Records for this task:
________________________
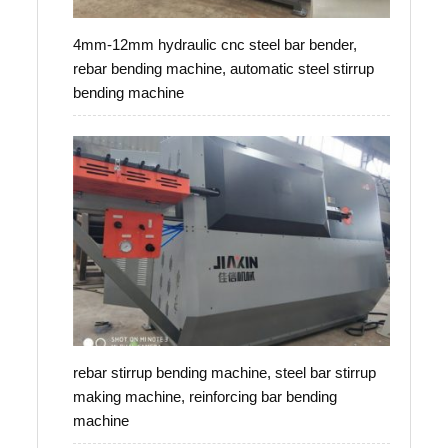
4mm-12mm hydraulic cnc steel bar bender,
rebar bending machine, automatic steel stirrup
bending machine
rebar stirrup bending machine, steel bar stirrup
making machine, reinforcing bar bending
machine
________________________
Set the records down again precisely, skipping every image.

4mm-12mm hydraulic cnc steel bar bender,
rebar bending machine, automatic steel stirrup
bending machine
rebar stirrup bending machine, steel bar stirrup
making machine, reinforcing bar bending
machine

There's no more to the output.